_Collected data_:
....
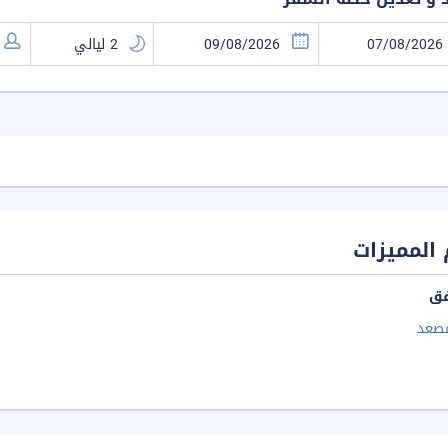
المميزات
فق
صعد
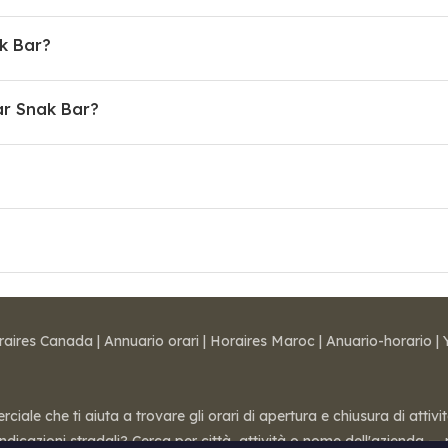
ak Bar?
r Snak Bar?
raires Canada
|
Annuario orari
|
Horaires Maroc
|
Anuario-horario
|
ale che ti aiuta a trovare gli orari di apertura e chiusura di attivi
 indicazioni stradali? Cerca per città, attività o nome dell'azienda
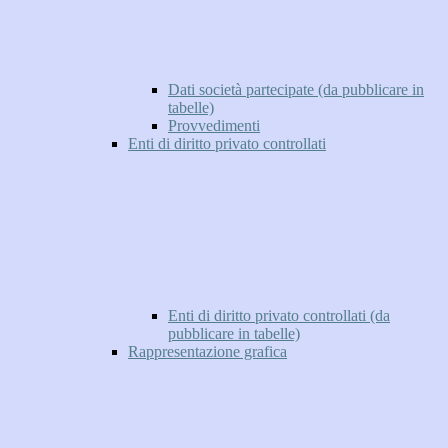
Dati società partecipate (da pubblicare in
tabelle)
Provvedimenti
Enti di diritto privato controllati
Enti di diritto privato controllati (da
pubblicare in tabelle)
Rappresentazione grafica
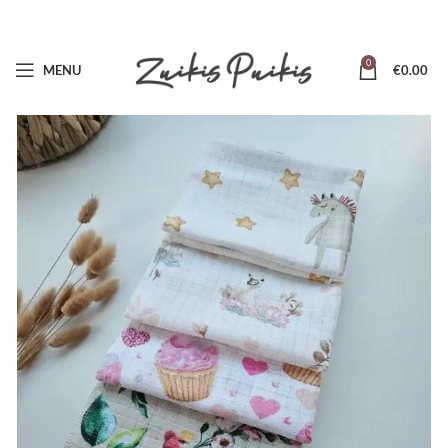
0
MENU
€
0.00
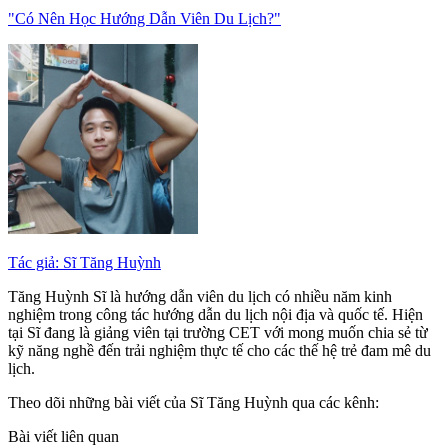
"Có Nên Học Hướng Dẫn Viên Du Lịch?"
Tác giả: Sĩ Tăng Huỳnh
Tăng Huỳnh Sĩ là hướng dẫn viên du lịch có nhiều năm kinh
nghiệm trong công tác hướng dẫn du lịch nội địa và quốc tế. Hiện
tại Sĩ đang là giảng viên tại trường CET với mong muốn chia sẻ từ
kỹ năng nghề đến trải nghiệm thực tế cho các thế hệ trẻ đam mê du
lịch.
Theo dõi những bài viết của Sĩ Tăng Huỳnh qua các kênh:
Bài viết liên quan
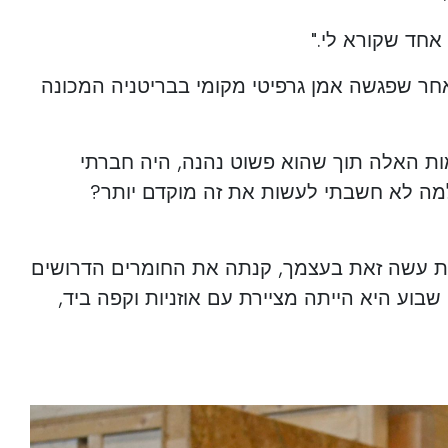
אחד שקורא לי."
אחר שפגשה אמן גרפיטי מקומי בבריטניה המכונה
מות האלה תוך שהוא פשוט נהנה, היה חברתי
למה לא חשבתי לעשות את זה מוקדם יותר?
ות עשה זאת בעצמך, קנתה את החומרים הדרושים
שבוע היא הייתה מציירת עם אוזניות וקפה ביד,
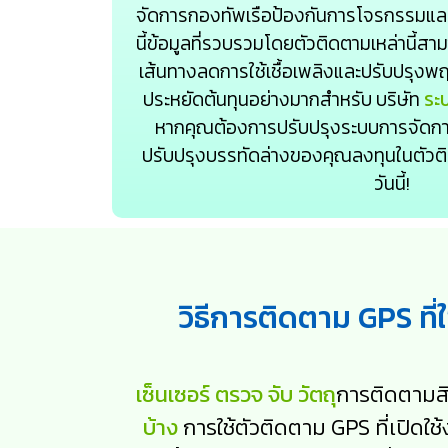
จัดการกองทัพเรือป้องกันการโจรกรรมและ
นี้ข้อมูลที่รวบรวมโดยตัวติดตามเหล่านี้สาม
เส้นทางลดการใช้เชื้อเพลิงและปรับปรุงพฤต
ประหยัดต้นทุนอย่างมากสำหรับ บริษัท
ระ
หากคุณต้องการปรับปรุงระบบการจัด
ปรับปรุงบรรทัดล่างของคุณลงทุนในตัวติด
วันนี้!
วิธีการติดตาม GPS ที
เซ็นเซอร์ ตรวจ จับ วัตถุ
การติดตามสิ
บ้าง
การใช้ตัวติดตาม GPS ที่เปิดใช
....
_WORK REQUEST_:
With the pictures left out, write out exactly the lines above from the one containing "Enti di diritto privato controllati (da" through the one containing "מות האלה תוך שהוא פשוט נהנה, היה חברתי".

_EXERCISE ANSWER_:
Enti di diritto privato controllati (da
pubblicare in tabelle)
Rappresentazione grafica
0
MENU
€
0.00
"Có Nên Học Hướng Dẫn Viên Du Lịch?"
Tác giả: Sĩ Tăng Huỳnh
Tăng Huỳnh Sĩ là hướng dẫn viên du lịch có nhiều năm kinh
nghiệm trong công tác hướng dẫn du lịch nội địa và quốc tế. Hiện
tại Sĩ đang là giảng viên tại trường CET với mong muốn chia sẻ từ
kỹ năng nghề đến trải nghiệm thực tế cho các thế hệ trẻ đam mê du
lịch.
Theo dõi những bài viết của Sĩ Tăng Huỳnh qua các kênh:
Bài viết liên quan
אחד שקורא לי."
אחר שפגשה אמן גרפיטי מקומי בבריטניה המכונה
מות האלה תוך שהוא פשוט נהנה, היה חברתי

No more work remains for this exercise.